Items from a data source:
◆ ◆ ◆ ◆ ◆ ◆ ◆

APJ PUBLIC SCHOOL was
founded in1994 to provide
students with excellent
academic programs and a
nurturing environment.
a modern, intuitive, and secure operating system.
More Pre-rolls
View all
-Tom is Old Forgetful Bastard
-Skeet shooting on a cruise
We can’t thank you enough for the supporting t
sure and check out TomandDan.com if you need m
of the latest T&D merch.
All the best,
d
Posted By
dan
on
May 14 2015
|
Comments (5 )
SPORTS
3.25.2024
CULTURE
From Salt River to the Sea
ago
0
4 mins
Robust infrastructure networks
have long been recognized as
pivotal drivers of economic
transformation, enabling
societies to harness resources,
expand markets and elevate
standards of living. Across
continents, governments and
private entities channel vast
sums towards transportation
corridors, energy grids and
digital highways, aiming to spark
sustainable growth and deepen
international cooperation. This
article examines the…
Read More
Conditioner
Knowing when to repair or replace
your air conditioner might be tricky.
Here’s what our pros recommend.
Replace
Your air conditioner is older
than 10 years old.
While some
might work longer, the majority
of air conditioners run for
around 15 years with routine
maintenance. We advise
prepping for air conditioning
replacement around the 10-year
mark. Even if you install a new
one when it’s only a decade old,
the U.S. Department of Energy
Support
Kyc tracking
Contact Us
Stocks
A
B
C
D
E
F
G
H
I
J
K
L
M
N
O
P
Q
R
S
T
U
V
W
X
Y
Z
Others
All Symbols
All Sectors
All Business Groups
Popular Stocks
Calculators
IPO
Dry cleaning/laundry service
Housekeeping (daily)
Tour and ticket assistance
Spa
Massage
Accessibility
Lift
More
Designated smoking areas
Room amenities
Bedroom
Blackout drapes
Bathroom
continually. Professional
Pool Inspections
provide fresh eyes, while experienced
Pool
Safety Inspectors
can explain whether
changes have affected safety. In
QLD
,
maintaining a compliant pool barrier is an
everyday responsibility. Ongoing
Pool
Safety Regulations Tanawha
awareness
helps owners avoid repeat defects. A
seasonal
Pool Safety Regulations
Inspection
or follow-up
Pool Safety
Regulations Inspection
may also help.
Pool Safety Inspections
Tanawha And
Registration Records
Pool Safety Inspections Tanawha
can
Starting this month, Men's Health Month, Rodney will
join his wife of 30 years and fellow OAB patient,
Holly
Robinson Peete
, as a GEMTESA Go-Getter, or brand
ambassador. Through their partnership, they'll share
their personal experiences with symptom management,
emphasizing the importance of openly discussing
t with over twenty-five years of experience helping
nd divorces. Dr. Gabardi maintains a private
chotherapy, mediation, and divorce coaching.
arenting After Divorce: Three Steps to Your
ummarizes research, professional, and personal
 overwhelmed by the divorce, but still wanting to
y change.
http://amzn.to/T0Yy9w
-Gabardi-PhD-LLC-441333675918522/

◆ ◆ ◆ ◆ ◆ ◆ ◆

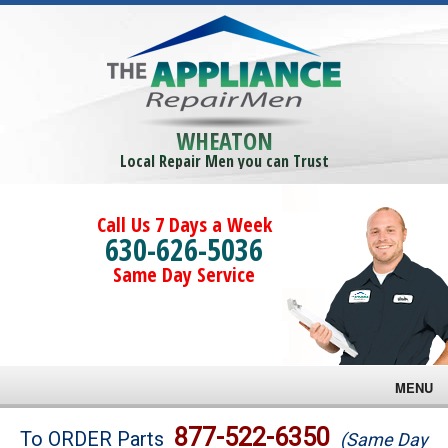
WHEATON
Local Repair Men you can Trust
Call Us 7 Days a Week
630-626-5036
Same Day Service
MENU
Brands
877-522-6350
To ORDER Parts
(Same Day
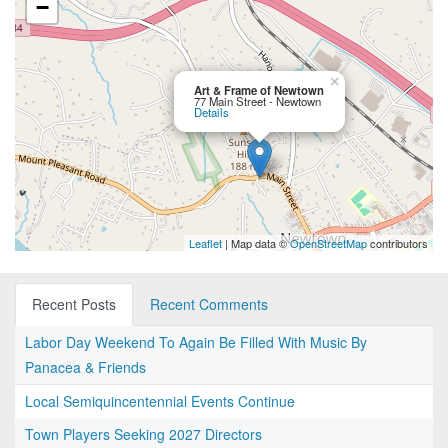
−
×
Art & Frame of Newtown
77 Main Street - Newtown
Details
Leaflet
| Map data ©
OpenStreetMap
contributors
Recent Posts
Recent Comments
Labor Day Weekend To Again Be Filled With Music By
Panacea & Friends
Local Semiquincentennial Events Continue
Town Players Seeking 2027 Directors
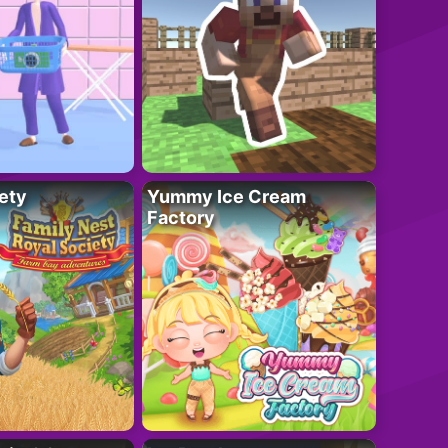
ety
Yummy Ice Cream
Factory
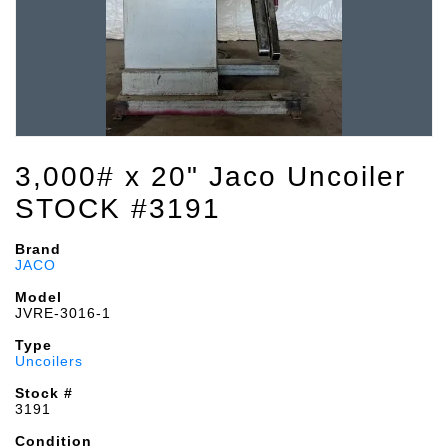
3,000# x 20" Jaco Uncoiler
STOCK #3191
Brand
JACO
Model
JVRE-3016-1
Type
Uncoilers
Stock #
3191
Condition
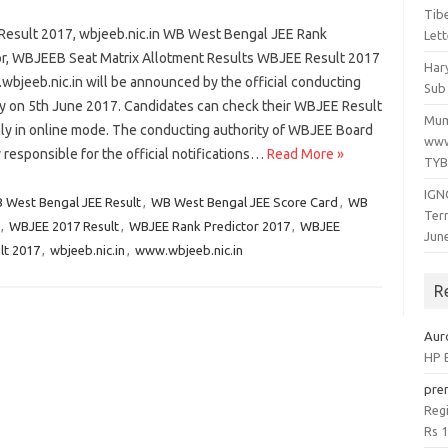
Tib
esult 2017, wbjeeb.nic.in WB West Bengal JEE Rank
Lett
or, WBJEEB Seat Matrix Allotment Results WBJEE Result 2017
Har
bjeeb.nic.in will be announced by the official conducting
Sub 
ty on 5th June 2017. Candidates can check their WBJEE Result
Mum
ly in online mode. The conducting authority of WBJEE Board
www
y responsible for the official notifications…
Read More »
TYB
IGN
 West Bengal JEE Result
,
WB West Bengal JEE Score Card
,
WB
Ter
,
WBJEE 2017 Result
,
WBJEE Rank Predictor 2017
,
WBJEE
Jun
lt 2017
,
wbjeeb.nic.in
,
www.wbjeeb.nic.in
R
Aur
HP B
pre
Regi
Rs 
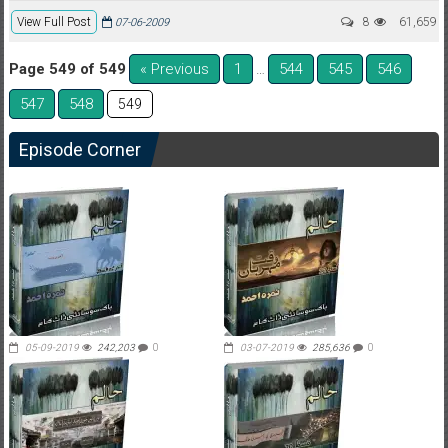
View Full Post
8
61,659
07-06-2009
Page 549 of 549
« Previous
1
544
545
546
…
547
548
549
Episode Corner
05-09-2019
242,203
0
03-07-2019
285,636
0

◆ ◆ ◆ ◆ ◆ ◆ ◆

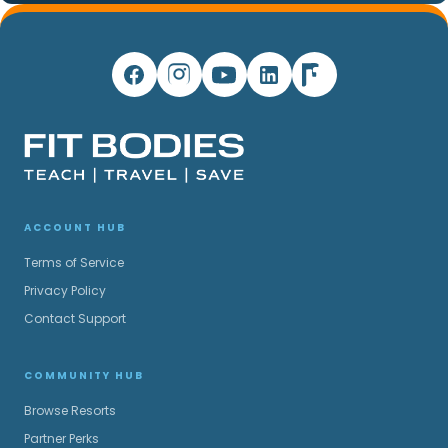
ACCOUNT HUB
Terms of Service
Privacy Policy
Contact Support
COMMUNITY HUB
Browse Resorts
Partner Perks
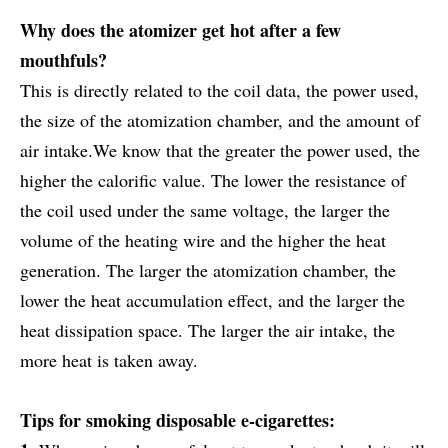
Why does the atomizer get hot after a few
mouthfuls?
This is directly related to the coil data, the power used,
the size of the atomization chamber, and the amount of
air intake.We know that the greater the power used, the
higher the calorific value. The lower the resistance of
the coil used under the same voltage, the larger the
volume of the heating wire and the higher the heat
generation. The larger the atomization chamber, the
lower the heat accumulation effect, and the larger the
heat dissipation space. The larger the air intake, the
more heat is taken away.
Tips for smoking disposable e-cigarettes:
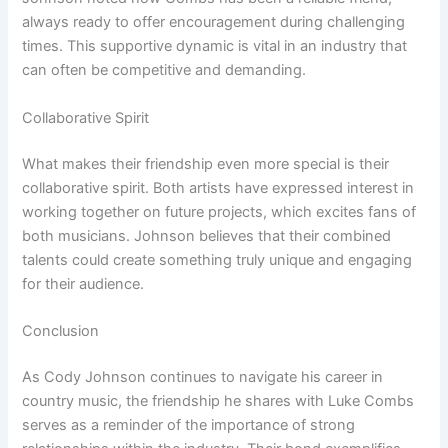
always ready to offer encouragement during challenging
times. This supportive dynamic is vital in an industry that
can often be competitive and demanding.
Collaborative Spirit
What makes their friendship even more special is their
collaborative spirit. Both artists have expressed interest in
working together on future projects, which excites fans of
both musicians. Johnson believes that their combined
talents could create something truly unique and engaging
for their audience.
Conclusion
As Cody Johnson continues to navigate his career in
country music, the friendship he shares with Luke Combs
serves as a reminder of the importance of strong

◆ ◆ ◆ ◆ ◆ ◆ ◆

Instructions for the task: Every line above from the line with "APJ PUBLIC SCHOOL was" to the line with "Starting this month, Men's", both included, must be reproduced exactly, and no other line may appear.

Written solution:
APJ PUBLIC SCHOOL was
founded in1994 to provide
students with excellent
academic programs and a
nurturing environment.
a modern, intuitive, and secure operating system.
More Pre-rolls
View all
-Tom is Old Forgetful Bastard
-Skeet shooting on a cruise
We can’t thank you enough for the supporting t
sure and check out TomandDan.com if you need m
of the latest T&D merch.
All the best,
d
Posted By
dan
on
May 14 2015
|
Comments (5 )
SPORTS
3.25.2024
CULTURE
From Salt River to the Sea
ago
0
4 mins
Robust infrastructure networks
have long been recognized as
pivotal drivers of economic
transformation, enabling
societies to harness resources,
expand markets and elevate
standards of living. Across
continents, governments and
private entities channel vast
sums towards transportation
corridors, energy grids and
digital highways, aiming to spark
sustainable growth and deepen
international cooperation. This
article examines the…
Read More
Conditioner
Knowing when to repair or replace
your air conditioner might be tricky.
Here’s what our pros recommend.
Replace
Your air conditioner is older
than 10 years old.
While some
might work longer, the majority
of air conditioners run for
around 15 years with routine
maintenance. We advise
prepping for air conditioning
replacement around the 10-year
mark. Even if you install a new
one when it’s only a decade old,
the U.S. Department of Energy
Support
Kyc tracking
Contact Us
Stocks
A
B
C
D
E
F
G
H
I
J
K
L
M
N
O
P
Q
R
S
T
U
V
W
X
Y
Z
Others
All Symbols
All Sectors
All Business Groups
Popular Stocks
Calculators
IPO
Dry cleaning/laundry service
Housekeeping (daily)
Tour and ticket assistance
Spa
Massage
Accessibility
Lift
More
Designated smoking areas
Room amenities
Bedroom
Blackout drapes
Bathroom
continually. Professional
Pool Inspections
provide fresh eyes, while experienced
Pool
Safety Inspectors
can explain whether
changes have affected safety. In
QLD
,
maintaining a compliant pool barrier is an
everyday responsibility. Ongoing
Pool
Safety Regulations Tanawha
awareness
helps owners avoid repeat defects. A
seasonal
Pool Safety Regulations
Inspection
or follow-up
Pool Safety
Regulations Inspection
may also help.
Pool Safety Inspections
Tanawha And
Registration Records
Pool Safety Inspections Tanawha
can
Starting this month, Men's Health Month, Rodney will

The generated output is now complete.